Personal information
- Nationality: British
- Born: 9 March 2003 (age 23)
- Height: 186 cm (6 ft 1 in)

Sport
- Country: Great Britain
- Sport: Modern pentathlon

Medal record
Men's modern pentathlon
Representing Great Britain
World Championships
| Silver medal – second place | 2023 Bath | Team |
European Games
| Gold medal – first place | 2023 Kraków-Małopolska | Team |
Junior World Championships
| Silver medal – second place | 2023 Druskininkai | Team |
| Gold medal – first place | 2022 Zielona Góra | Mixed relay |

= Charlie Brown (modern pentathlete) =

British modern pentathlete (born 2003)

Charles Brown (born 9 March 2003) is a British modern pentathlete, who competed at the 2024 Summer Olympics.

==Early life==
He attended Hartpury College and won the U19 title at the 2019 British Modern Triathlon Championships.

==Career==
Alongside Emma Whitaker he won gold at the UIPM 2022 Pentathlon Junior World Championships in the mixed relay in Zielona Góra.

Alongside Kerenza Bryson, he won mixed relay gold for Great Britain at the UIPM 2023 Pentathlon World Cup Sofia in May 2023.

At the 2023 European Games, Brown finished 11th in the individual competition and won men's team gold.

He won men’s team silver with Pentathlon GB team-mates Myles Pillage and Joe Choong at the 2023 World Championships.

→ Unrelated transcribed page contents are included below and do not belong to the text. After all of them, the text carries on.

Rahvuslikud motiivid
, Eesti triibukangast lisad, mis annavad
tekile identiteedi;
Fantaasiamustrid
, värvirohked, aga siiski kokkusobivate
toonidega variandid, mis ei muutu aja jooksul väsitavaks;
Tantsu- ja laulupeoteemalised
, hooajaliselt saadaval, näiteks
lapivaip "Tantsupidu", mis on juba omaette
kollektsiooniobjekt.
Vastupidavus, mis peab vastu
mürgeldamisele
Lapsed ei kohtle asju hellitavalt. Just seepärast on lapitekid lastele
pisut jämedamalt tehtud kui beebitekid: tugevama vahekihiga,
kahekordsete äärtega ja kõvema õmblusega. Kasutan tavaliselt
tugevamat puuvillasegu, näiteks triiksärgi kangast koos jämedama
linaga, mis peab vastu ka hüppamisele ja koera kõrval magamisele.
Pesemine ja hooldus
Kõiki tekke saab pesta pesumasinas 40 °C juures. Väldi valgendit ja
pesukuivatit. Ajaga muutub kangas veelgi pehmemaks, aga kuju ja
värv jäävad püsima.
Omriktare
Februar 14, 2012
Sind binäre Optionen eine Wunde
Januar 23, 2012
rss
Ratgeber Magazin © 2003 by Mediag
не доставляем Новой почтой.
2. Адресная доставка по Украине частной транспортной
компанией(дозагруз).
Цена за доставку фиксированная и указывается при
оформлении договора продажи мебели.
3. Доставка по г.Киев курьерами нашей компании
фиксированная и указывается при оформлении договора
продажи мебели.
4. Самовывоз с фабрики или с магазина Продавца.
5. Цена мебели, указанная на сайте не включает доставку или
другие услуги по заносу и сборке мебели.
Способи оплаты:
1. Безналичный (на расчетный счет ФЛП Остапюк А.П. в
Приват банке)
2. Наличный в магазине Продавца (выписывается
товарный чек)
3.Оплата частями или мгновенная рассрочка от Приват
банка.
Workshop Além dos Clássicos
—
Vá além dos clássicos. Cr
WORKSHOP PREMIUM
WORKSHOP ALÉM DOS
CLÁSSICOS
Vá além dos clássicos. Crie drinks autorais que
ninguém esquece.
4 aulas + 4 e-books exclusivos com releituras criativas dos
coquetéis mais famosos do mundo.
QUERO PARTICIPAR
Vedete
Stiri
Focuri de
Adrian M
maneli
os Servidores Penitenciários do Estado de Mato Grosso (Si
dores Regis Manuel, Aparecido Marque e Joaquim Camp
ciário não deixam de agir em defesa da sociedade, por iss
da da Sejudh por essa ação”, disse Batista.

He won team silver at the 2023 World Junior Modern Pentathlon Championships held in September 2023 in Druskininkai, Lithuania.

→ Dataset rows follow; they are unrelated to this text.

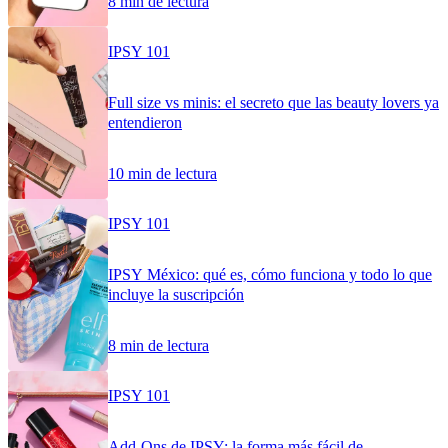
8 min de lectura
IPSY 101
Full size vs minis: el secreto que las beauty lovers ya
entendieron
10 min de lectura
IPSY 101
IPSY México: qué es, cómo funciona y todo lo que
incluye la suscripción
8 min de lectura
IPSY 101
Add-Ons de IPSY: la forma más fácil de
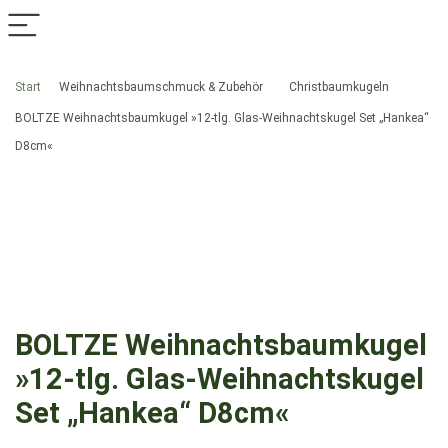
Start
Weihnachtsbaumschmuck & Zubehör
Christbaumkugeln
BOLTZE Weihnachtsbaumkugel »12-tlg. Glas-Weihnachtskugel Set „Hankea“
D8cm«
BOLTZE Weihnachtsbaumkugel
»12-tlg. Glas-Weihnachtskugel
Set „Hankea“ D8cm«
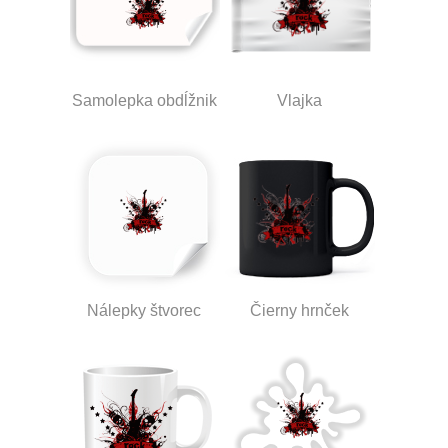
Samolepka obdĺžnik
Vlajka
Nálepky štvorec
Čierny hrnček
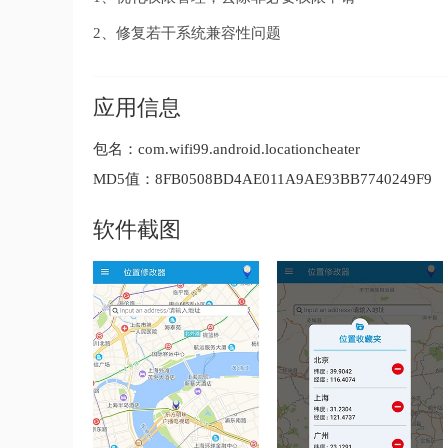
2、修复若干系统兼容性问题
应用信息
包名：
com.wifi99.android.locationcheater
MD5值：
8FB0508BD4AE011A9AE93BB7740249F9
软件截图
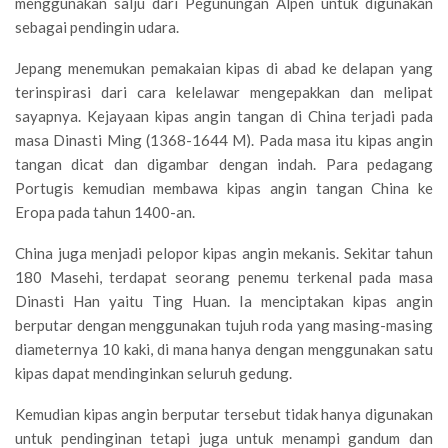
menggunakan salju dari Pegunungan Alpen untuk digunakan
sebagai pendingin udara.
Jepang menemukan pemakaian kipas di abad ke delapan yang
terinspirasi dari cara kelelawar mengepakkan dan melipat
sayapnya. Kejayaan kipas angin tangan di China terjadi pada
masa Dinasti Ming (1368-1644 M). Pada masa itu kipas angin
tangan dicat dan digambar dengan indah. Para pedagang
Portugis kemudian membawa kipas angin tangan China ke
Eropa pada tahun 1400-an.
China juga menjadi pelopor kipas angin mekanis. Sekitar tahun
180 Masehi, terdapat seorang penemu terkenal pada masa
Dinasti Han yaitu Ting Huan. Ia menciptakan kipas angin
berputar dengan menggunakan tujuh roda yang masing-masing
diameternya 10 kaki, di mana hanya dengan menggunakan satu
kipas dapat mendinginkan seluruh gedung.
Kemudian kipas angin berputar tersebut tidak hanya digunakan
untuk pendinginan tetapi juga untuk menampi gandum dan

In July 2024, Brown was selected by the British Olympic Association (BOA) for the 2024 Paris Olympics team as a late replacement for the injured Myles Pillage. He finished 10th in his semi-final and 21st overall, missing out on a place in the final.

==Personal life==
He is from Cleobury Mortimer near Kidderminster. He is a student of Sports Management and Coaching at the University of Bath.